因此，一些索引管道在使用 OSv2 时可能会遇到 OSv1 之前接受的验证错误。有关此类重大变更的详细列表，请参阅 OSv1 和 OSv2 之间的本体论重大变更文档。

某个作业失败了，但重试可能会成功。如何触发重建？¶

OSv2 管理作业的所有方面，包括作业重试。如果作业因可能通过重建解决的临时错误而失败，OSv2 将在大约五分钟后自动重试该作业。如果 OSv2 检测到作业已终止性失败（例如，由于数据格式无效），则仅在有新数据可用时自动重试。在对象类型由受限视图数据源支持的情况下，当数据或策略发生变化时会触发作业。

可索引的数据大小是否有限制？¶

索引大小主要受对象数据库中的存储空间限制，给定对象类型会被索引到这些数据库中。例如，在 OSv2 数据存储中，这将是搜索节点的磁盘空间。

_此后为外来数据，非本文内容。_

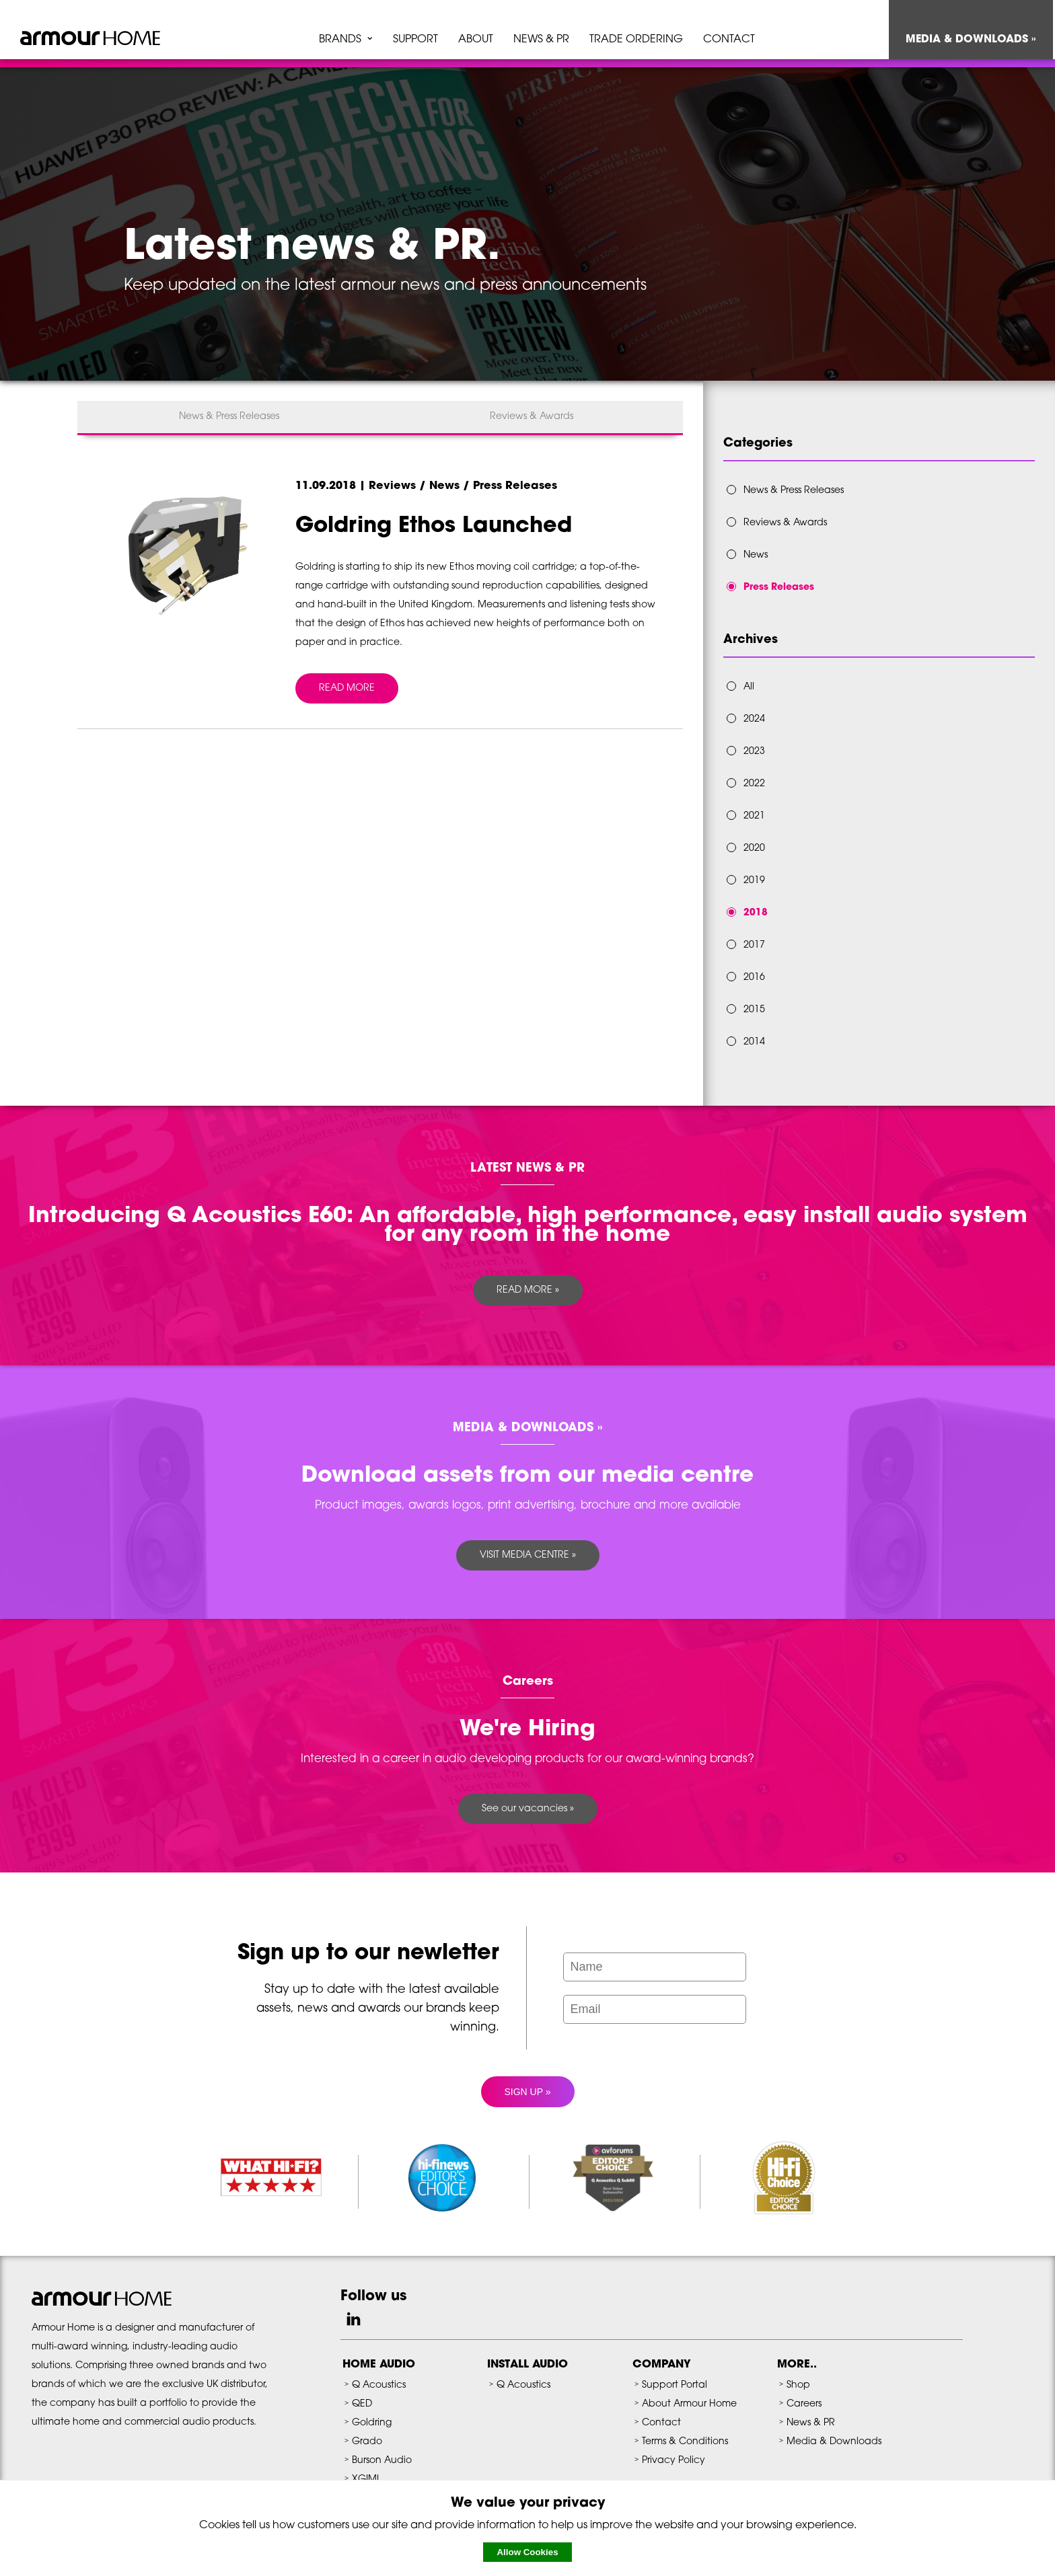 This screenshot has height=2576, width=1055. I want to click on 2023, so click(754, 752).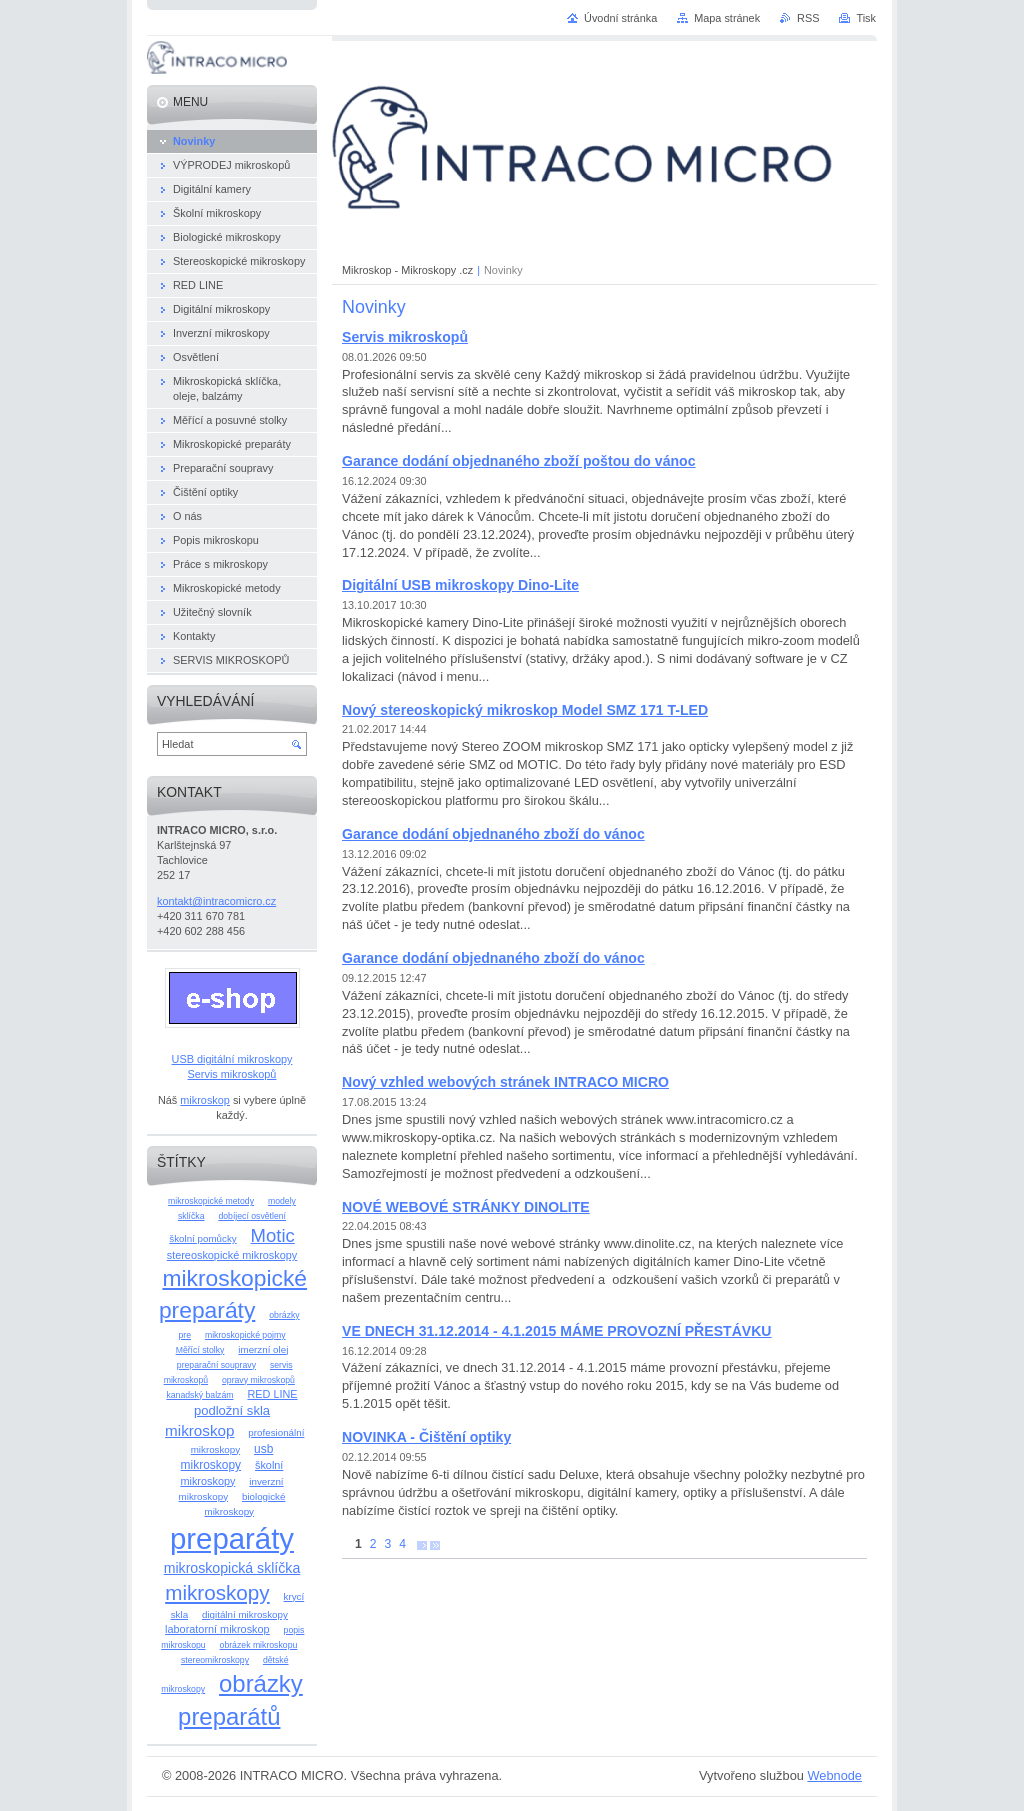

如果没有足够的磁盘空间，索引作业将不会成功，并会在本体论管理器(Ontology Manager)应用程序的管道图中报告底层问题。如果遇到磁盘空间错误，请联系您的 Palantir 代表。

我可以为具有流数据源的对象类型回填大规模历史数据吗？¶

同步具有流数据源支持的对象类型有两个阶段：内部流创建和索引。流式索引作业具有与漏斗批处理管道(Funnel batch pipelines)相当的索引延迟，使用 Spark 高度并行化历史流数据的初始处理。此索引延迟与对实时本体论数据的用户编辑相当。内部流创建通常是限制因素；它利用我们的流式基础设施逐条处理数据源。

流式数据进入本体论的预期延迟是多少？¶

漏斗流式管道(Funnel streaming pipelines)中最耗时的部分是 Flink 检查点，以实现"恰好一次"的流式一致性。默认检查点频率为每秒一次，因此这是数据到达输入流与索引到本体论之间的主要延迟。我们持续进行实验，通过降低频率甚至完全移除检查点来评估成本/性能/延迟的权衡。

如有必要，请联系 Palantir 支持以配置相关行为。

流式数据进入本体论的预期吞吐量是多少？¶

索引吞吐量限制为每个对象类型每秒 2 MB 进入对象存储 v2 对象数据库。如果需要更高的索引吞吐量，请联系 Palantir 支持。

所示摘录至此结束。